7 things I’ve learnt in 7 months at 7digital


In January this year I started working at 7Digital, the leading global open music platform, in the Search & Content Discovery Team.

My role as a developer was quite a change from my previous jobs and I have relished the challenge of something new.

I’ve learnt not only new technologies but also better methodologies. Here are the 7:

1. Monitoring

Real time application monitoring with New Relic. Install the New Relic agent upon the server you wish to monitor, and with a little configuring, your web app will now start logging a wealth of metrics such as web request and response times, database query time and error rates. The visualisation of this data is very slick too.

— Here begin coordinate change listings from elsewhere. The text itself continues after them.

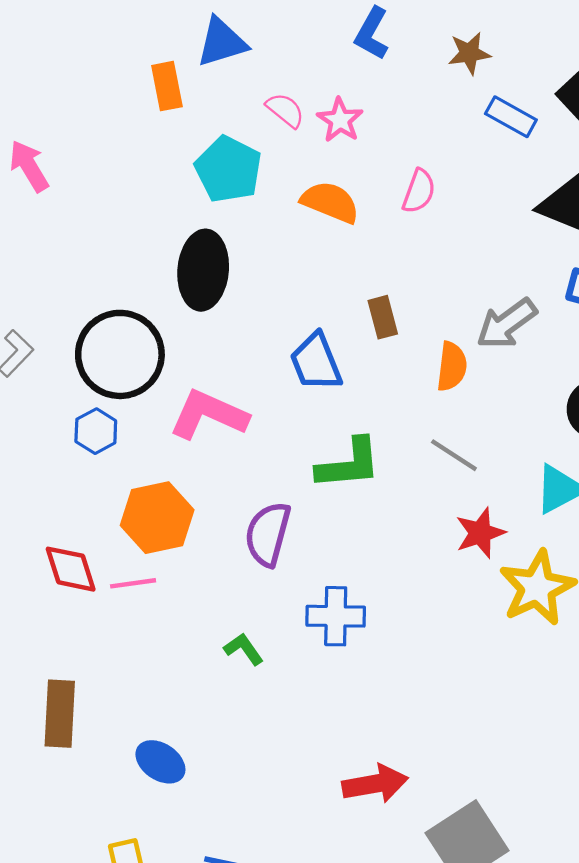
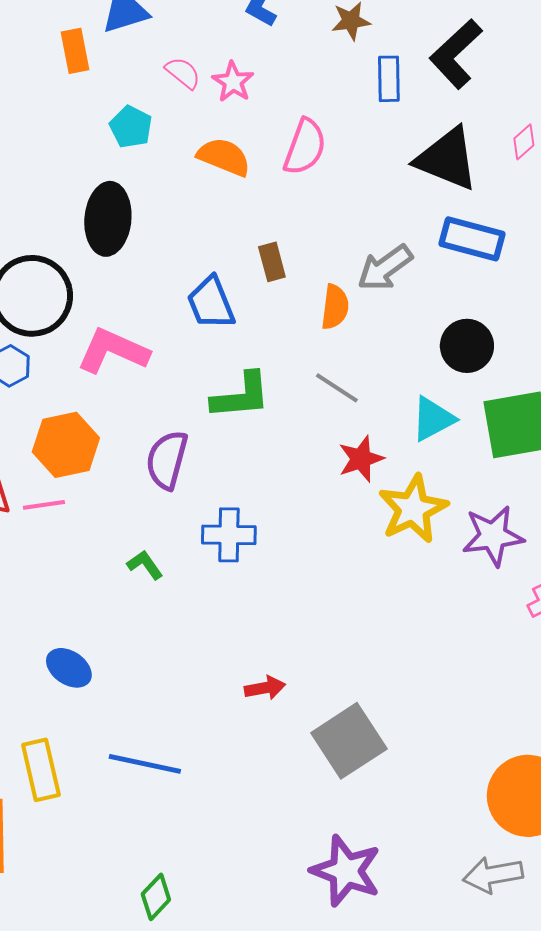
blue rectangle: (511, 117) -> (389, 79), turned 60
cyan pentagon: (228, 169) -> (131, 127), size x0.7
pink semicircle: (419, 191) -> (305, 147), size x1.4
red arrow: (375, 784) -> (265, 688), size x0.7

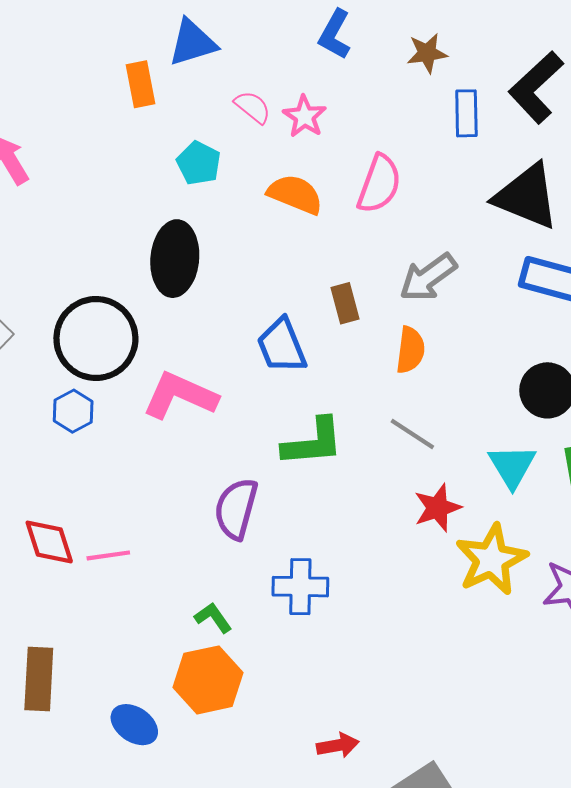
gray arrow: (385, 268) -> (428, 277), moved
cyan triangle: (433, 419) -> (512, 466), turned -33
orange hexagon: (66, 445) -> (208, 680), moved

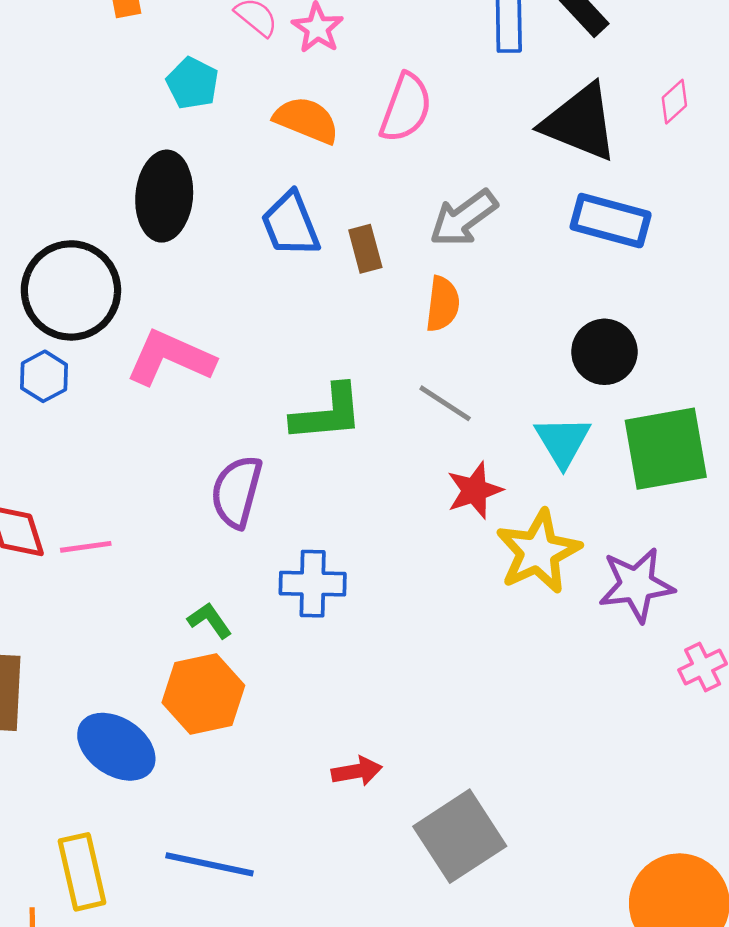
blue trapezoid: (282, 346) -> (291, 224), moved
blue ellipse: (134, 725) -> (116, 747), size x1.4

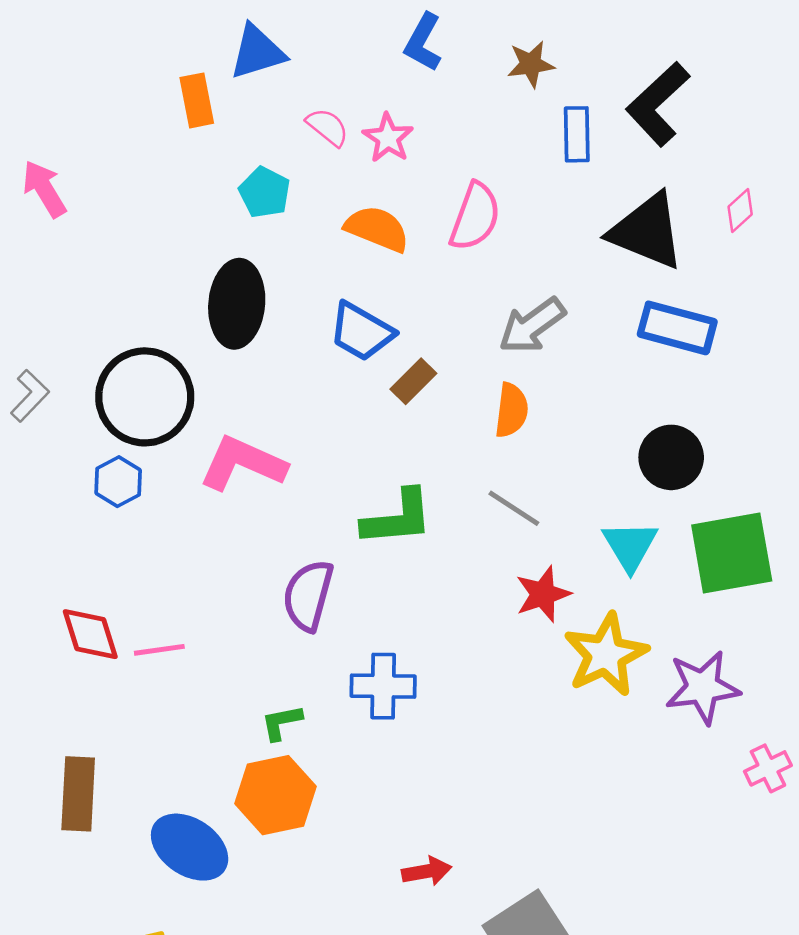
blue trapezoid: (291, 224) -> (361, 332), turned -38
brown rectangle: (365, 249) -> (413, 381), moved, turned 60
green L-shape: (210, 620) -> (281, 722), turned -66

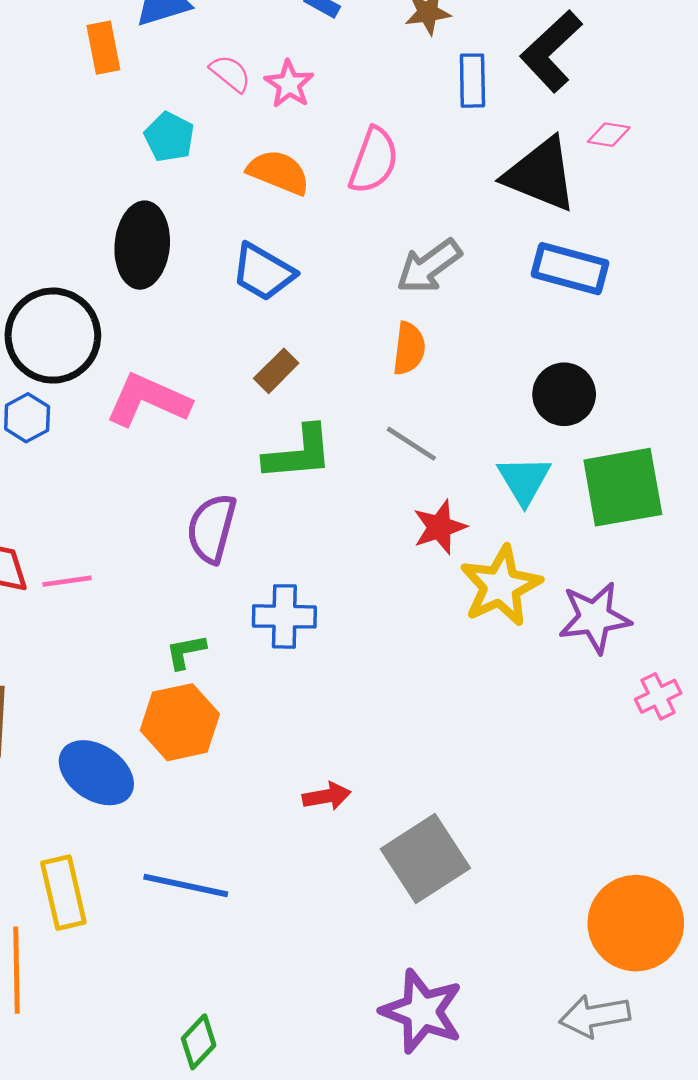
pink diamond: (740, 211) -> (609, 135), moved, turned 51
brown rectangle: (413, 381) -> (276, 371), moved

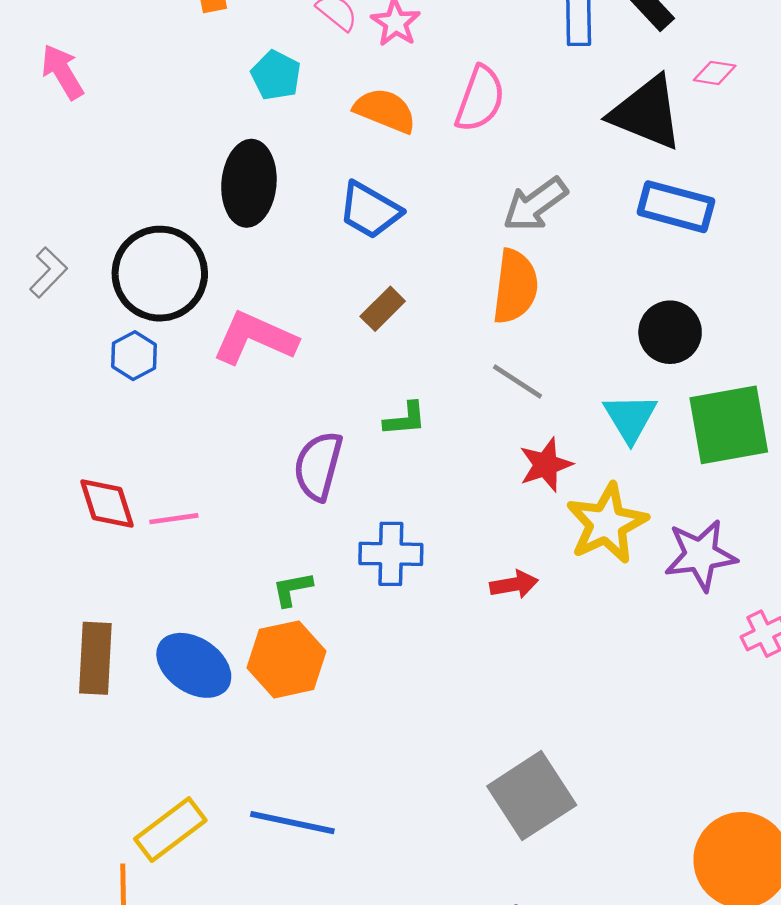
orange semicircle: (409, 348) -> (515, 286), size x1.4
green L-shape: (299, 453) -> (405, 419), moved, size x0.6
blue ellipse: (96, 773) -> (194, 665), moved
red arrow: (327, 796) -> (514, 584), moved
yellow rectangle: (63, 893) -> (170, 830), turned 66

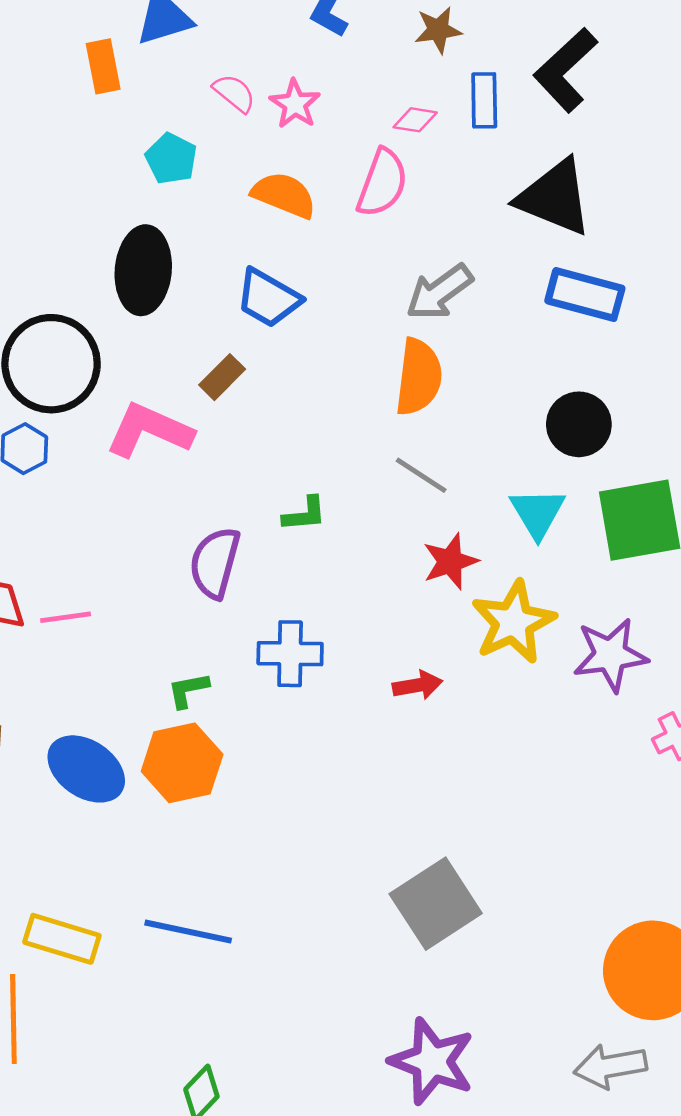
pink diamond: (715, 73) -> (415, 120), moved
brown rectangle: (383, 309) -> (222, 377), moved
yellow rectangle: (170, 830) -> (62, 939), turned 54

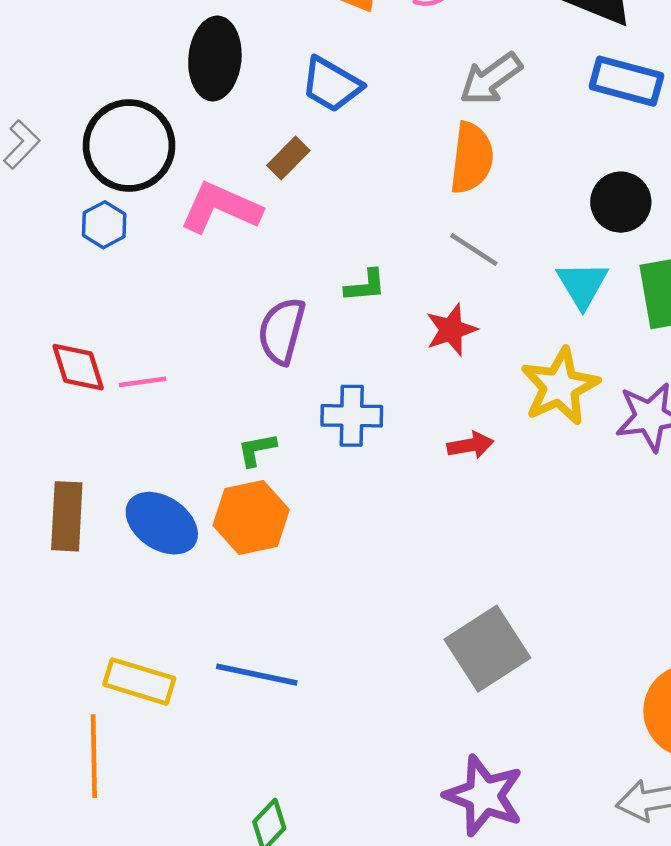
red star: (450, 561) -> (451, 330), moved

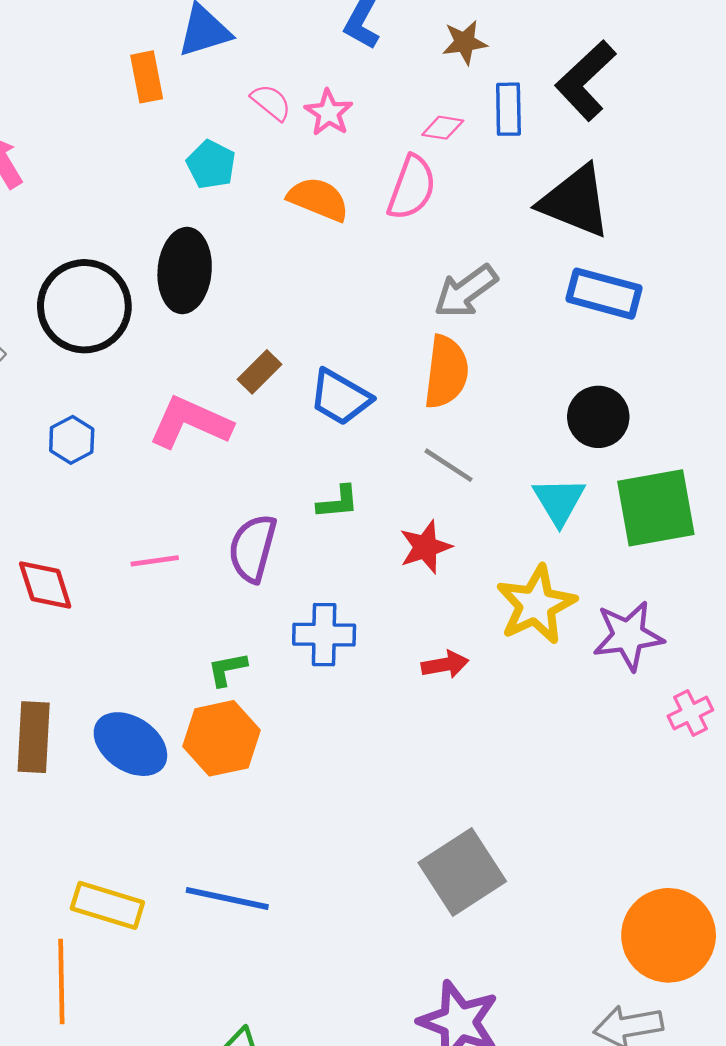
blue trapezoid: (331, 84) -> (340, 397), moved
black circle: (129, 146) -> (84, 306), moved
pink line: (143, 382) -> (155, 561), moved

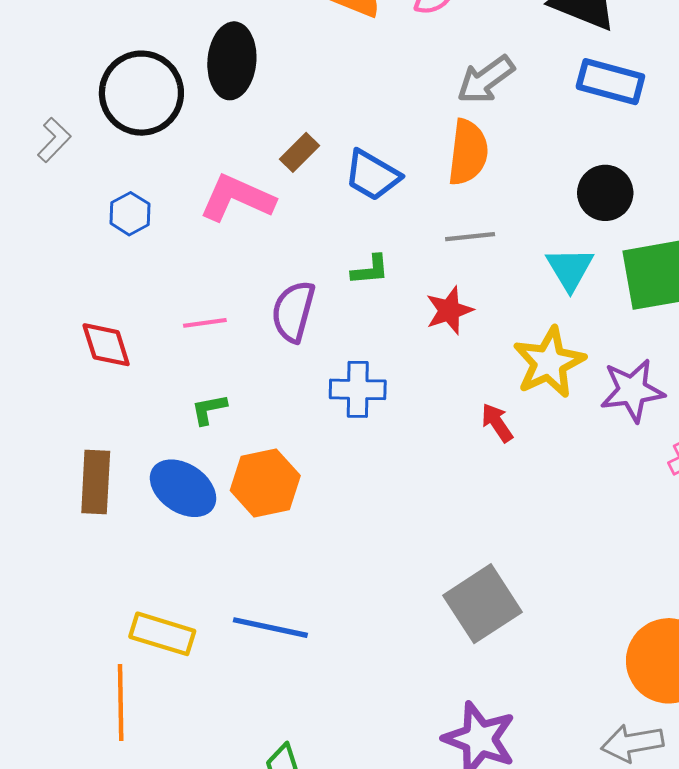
gray line: (448, 465) -> (470, 237), turned -39
red arrow: (445, 665) -> (497, 423), moved, turned -114
green L-shape: (227, 669) -> (209, 409), moved

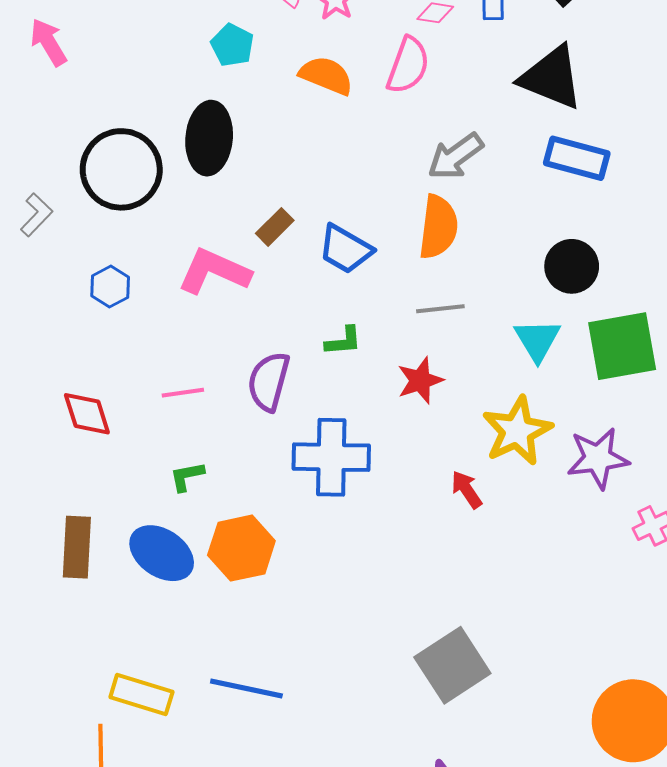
blue cross: (358, 389) -> (331, 457), size x1.4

StatsD & Graphite, which allow monitoring of any custom metric and presenting it in easy to read graphs. 7digital take a similar philosophy to Etsy, and favour monitoring production applications over trawling through log files. StatsD has a C# client library which we make extensive use of. Written by fellow 7digital developer, Goncalo Pereira it allows us to monitor any metric by sending UDP packets to a StatsD server. Unlike New Relic, metrics must be explicitly defined within the application by writing code that calls the library. This lets us monitor the areas that New Relic doesn’t, along with monitoring very specific events. Being able to see Zabbix stats is often a benefit too.

2. Continuous Delivery

TeamCity and continuous delivery, which makes deploying to production a simple case of clicking on a few buttons on the Team City project page, which allows 7digital to deploy to live dozens of times a day. Coupled with the extensive monitoring that we have, live deploys are low drama affairs.

3. Linux

Use of Raspberry Pis for displaying the Graphite monitoring graphs encouraged me to have a tinker with a Pi at home too. 7digital now use Pis for monitoring of all their production statistics, which are affixed to monitors hanging from the ceiling around the office.

I now work with Linux servers in production. I’d played with Linux in my own time at home, but now that our team is responsible for ensuring performance of the Solr infrastructure, I’ve learnt an awful lot.

4. Solr

Solr is an HTTP accessible search platform powered by Lucene. The 7digital’s search and catalogue API endpoints are powered by Solr servers. A large part of my day to day activities relate to improving the search performance in the 7digital API, understanding how best to insert documents into the Lucene index and understanding what makes a good schema. My colleague James Atherton has given a presentation to the SolrLucene Revolution conference in San Diego earlier this year, discussing what has been learnt in the process of migrating from a SQL Server text search system to a scalable Solr infrastructure system. As part of managing the infrastructure, I’ve just begun to learn about configuration management using CFEngine to manage server configuration in an automated fashion.

5. RESTful APIs

7digital’s API a RESTful one. Each endpoint on the public API routes to an internal API which is owned by a development team. OpenRasta is the web framework used in my team, which was quite different from working with ASP.Net MVC powered websites.

6. Methodologies inspired by The Goal, and The Phoenix Project

The Goal: A Process of Ongoing Improvement and The Phoenix Project: A Novel About IT, DevOps, and Helping Your Business Win
are books which everyone at 7digital has been encouraged to read. Both of which are novels concerning organisations that are struggling to improve their engineering processes, and succeed once they focus on finding the bottlenecks in the processes that are slowing them down. The Goal was originally written in the 1980’s and focussed on a manufacturing plant’s processes, which correlate surprisingly well with software delivery processes. The Phoenix Project is essentially a modern rewrite of The Goal, but focussed on an IT department within a larger organisation. Both books vividly describe the problems many developers, Sys Admins and managers have experienced first-hand. I liken it to Clean Code but for organisations.

7. Team

Working with a smart team who can deliver results is a great experience. Compared my previous workplaces there’s a more collaborative approach to problem solving across the teams. The levels of expertise within the company is inspiring and I always learn something new each time I informally chat with a member of another team.

I’ve been impressed so far and I look forward to what the future projects will bring!